Assignment – Please write each record out again word for word.

Dataset entries
------------------------------------------------

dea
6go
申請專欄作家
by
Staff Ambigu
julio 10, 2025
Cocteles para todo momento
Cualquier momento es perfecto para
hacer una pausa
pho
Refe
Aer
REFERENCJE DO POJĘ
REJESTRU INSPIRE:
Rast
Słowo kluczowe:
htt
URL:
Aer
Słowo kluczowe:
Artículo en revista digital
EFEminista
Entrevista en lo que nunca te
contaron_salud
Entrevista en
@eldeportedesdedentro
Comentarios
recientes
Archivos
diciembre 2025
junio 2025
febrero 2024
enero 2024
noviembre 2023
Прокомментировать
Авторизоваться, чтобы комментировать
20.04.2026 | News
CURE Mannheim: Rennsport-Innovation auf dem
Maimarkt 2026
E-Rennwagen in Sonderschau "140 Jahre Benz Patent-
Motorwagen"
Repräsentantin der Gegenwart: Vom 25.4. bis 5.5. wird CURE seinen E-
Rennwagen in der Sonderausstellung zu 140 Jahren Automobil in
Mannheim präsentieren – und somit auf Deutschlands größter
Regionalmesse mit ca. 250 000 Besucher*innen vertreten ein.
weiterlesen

------------------------------------------------

The answer –
dea
6go
申請專欄作家
by
Staff Ambigu
julio 10, 2025
Cocteles para todo momento
Cualquier momento es perfecto para
hacer una pausa
pho
Refe
Aer
REFERENCJE DO POJĘ
REJESTRU INSPIRE:
Rast
Słowo kluczowe:
htt
URL:
Aer
Słowo kluczowe:
Artículo en revista digital
EFEminista
Entrevista en lo que nunca te
contaron_salud
Entrevista en
@eldeportedesdedentro
Comentarios
recientes
Archivos
diciembre 2025
junio 2025
febrero 2024
enero 2024
noviembre 2023
Прокомментировать
Авторизоваться, чтобы комментировать
20.04.2026 | News
CURE Mannheim: Rennsport-Innovation auf dem
Maimarkt 2026
E-Rennwagen in Sonderschau "140 Jahre Benz Patent-
Motorwagen"
Repräsentantin der Gegenwart: Vom 25.4. bis 5.5. wird CURE seinen E-
Rennwagen in der Sonderausstellung zu 140 Jahren Automobil in
Mannheim präsentieren – und somit auf Deutschlands größter
Regionalmesse mit ca. 250 000 Besucher*innen vertreten ein.
weiterlesen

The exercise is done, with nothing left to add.